Perl: how to find items between any same two arbitrary regular expressions?


Keywords:regex 


Question: 

I am trying to find and extract texts between any 2 identical but arbitrary key words. For example, given the string:

"aa bb aa cc 11 dd bb 11 cc"

...I want to get:

"aa bb aa"

"bb aa cc 11 dd bb"

"cc 11 dd bb 11 cc"

"11 dd bb 11"

When I do m/(\w+).+?($1)/, or when I use look-ahead operator, nothing seems to work and can't find all of it.


3 Answers: 

I prefer a non-regex solution to this. The program below does what is required

It first splits the string into items and stores them in array @items. Hash %indexes is a hash relating each different item to the indexes in @items where it appears, and array @keys is the keys of the hash in the order they appear in @terms. (There's no need for this if the order of the output is immaterial.)

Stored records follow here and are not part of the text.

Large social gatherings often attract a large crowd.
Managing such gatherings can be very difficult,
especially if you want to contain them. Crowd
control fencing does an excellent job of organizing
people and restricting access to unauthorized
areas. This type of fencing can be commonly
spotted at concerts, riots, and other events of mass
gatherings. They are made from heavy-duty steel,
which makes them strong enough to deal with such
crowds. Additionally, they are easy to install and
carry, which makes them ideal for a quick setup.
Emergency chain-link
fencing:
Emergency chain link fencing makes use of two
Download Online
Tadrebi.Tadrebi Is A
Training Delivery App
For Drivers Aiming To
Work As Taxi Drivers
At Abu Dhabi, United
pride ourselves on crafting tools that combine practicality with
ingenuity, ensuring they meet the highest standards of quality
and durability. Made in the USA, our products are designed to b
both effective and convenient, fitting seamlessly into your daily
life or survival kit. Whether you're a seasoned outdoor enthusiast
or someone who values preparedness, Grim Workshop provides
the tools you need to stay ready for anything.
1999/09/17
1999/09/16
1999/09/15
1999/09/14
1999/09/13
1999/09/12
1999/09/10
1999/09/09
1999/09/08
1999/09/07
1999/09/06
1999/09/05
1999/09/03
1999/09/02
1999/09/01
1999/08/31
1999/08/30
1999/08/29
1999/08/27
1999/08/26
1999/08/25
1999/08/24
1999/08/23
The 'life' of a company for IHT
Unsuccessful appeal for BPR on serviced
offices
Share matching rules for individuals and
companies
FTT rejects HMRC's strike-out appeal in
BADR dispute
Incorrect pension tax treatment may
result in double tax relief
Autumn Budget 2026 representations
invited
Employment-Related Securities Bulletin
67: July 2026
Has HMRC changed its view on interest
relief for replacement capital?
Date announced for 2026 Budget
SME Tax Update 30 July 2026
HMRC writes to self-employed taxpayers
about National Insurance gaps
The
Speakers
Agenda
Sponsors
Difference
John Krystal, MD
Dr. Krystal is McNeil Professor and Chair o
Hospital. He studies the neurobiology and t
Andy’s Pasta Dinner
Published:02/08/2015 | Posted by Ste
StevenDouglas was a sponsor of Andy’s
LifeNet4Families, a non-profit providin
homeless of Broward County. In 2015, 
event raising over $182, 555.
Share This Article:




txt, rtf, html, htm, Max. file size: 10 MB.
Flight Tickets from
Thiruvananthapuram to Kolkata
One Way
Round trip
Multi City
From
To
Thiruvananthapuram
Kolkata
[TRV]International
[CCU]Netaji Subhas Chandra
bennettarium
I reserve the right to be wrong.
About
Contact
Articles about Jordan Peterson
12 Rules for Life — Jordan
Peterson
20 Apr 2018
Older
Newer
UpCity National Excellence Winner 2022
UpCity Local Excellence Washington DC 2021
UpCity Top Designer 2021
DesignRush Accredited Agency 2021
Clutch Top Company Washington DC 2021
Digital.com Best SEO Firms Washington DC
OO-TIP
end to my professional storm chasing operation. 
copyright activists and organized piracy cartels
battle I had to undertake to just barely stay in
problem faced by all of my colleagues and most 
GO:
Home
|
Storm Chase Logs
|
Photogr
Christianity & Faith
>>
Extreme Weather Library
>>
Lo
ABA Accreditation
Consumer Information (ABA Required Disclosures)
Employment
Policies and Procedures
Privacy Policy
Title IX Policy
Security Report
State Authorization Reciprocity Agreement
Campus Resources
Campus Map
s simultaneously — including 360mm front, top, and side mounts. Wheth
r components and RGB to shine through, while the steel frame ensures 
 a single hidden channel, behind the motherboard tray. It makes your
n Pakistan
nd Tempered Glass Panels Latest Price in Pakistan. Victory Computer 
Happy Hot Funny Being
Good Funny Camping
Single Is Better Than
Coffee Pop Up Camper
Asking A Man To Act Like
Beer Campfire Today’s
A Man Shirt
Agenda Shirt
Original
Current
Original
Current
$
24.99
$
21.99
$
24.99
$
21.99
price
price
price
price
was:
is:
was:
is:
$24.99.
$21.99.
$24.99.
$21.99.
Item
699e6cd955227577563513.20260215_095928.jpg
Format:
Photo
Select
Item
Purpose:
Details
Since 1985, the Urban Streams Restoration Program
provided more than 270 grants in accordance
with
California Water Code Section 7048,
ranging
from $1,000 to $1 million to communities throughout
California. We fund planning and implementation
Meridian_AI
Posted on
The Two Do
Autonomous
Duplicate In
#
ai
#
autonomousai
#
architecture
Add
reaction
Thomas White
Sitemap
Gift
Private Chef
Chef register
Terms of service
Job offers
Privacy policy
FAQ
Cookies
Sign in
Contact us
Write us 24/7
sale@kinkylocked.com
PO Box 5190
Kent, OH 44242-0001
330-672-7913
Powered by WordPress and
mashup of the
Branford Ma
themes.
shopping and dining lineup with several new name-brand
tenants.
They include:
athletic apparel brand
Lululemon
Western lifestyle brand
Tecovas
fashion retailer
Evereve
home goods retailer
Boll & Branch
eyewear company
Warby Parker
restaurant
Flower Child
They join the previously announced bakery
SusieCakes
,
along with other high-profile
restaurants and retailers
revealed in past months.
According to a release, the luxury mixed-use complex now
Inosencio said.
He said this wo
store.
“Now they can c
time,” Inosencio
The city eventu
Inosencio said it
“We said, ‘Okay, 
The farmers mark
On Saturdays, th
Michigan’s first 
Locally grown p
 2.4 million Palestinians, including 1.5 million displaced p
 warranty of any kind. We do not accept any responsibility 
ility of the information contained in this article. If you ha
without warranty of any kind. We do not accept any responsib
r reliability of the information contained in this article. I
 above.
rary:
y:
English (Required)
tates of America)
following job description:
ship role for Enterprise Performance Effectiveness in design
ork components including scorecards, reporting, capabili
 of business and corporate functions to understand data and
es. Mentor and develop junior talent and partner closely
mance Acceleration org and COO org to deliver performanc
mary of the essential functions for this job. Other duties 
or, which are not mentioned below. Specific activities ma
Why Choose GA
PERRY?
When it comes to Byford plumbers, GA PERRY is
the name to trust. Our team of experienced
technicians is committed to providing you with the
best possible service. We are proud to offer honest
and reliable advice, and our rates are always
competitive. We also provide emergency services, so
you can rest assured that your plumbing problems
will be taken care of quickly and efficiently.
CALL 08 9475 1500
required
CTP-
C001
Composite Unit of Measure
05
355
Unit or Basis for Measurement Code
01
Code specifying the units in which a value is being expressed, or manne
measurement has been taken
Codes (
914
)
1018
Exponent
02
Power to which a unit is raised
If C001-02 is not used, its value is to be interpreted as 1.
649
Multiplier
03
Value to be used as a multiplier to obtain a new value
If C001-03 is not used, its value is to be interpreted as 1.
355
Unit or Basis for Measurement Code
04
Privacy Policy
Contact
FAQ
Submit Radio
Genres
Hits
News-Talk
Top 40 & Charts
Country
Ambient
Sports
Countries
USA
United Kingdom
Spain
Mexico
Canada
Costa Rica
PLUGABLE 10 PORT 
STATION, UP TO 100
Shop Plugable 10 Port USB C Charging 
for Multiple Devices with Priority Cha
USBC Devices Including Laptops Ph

The subsets of the @terms array are printed for each value of %indexes that has two or more items. while is used with splice in case there is an item that appears four or more times, in which case the output will consist of the first appearance to the second, the third to the fourth etc. If this isn't required then the program can be simplified further

use strict;
use warnings 'all';

my $str = "aa bb aa cc 11 dd bb 11 cc";;
my @items = split ' ', $str;
my ( %indexes, @keys);

for my $i ( 0 .. $#items ) {
    my $key = $items[$i];
    push @keys, $key unless $indexes{$key};
    push @{ $indexes{$key} }, $i;
}

for my $key ( @keys ) {
    my @indexes = @{ $indexes{$key} };
    while ( @indexes >= 2 ) {
        my ( $beg, $end ) = splice @indexes, 0, 2;
        print "@items[$beg .. $end]\n";
    }
}

output

aa bb aa
bb aa cc 11 dd bb
cc 11 dd bb 11 cc
11 dd bb 11


Three problems:

  • You're using $1, but within the regex backreferences use a backslash, not a dollar sign: \1.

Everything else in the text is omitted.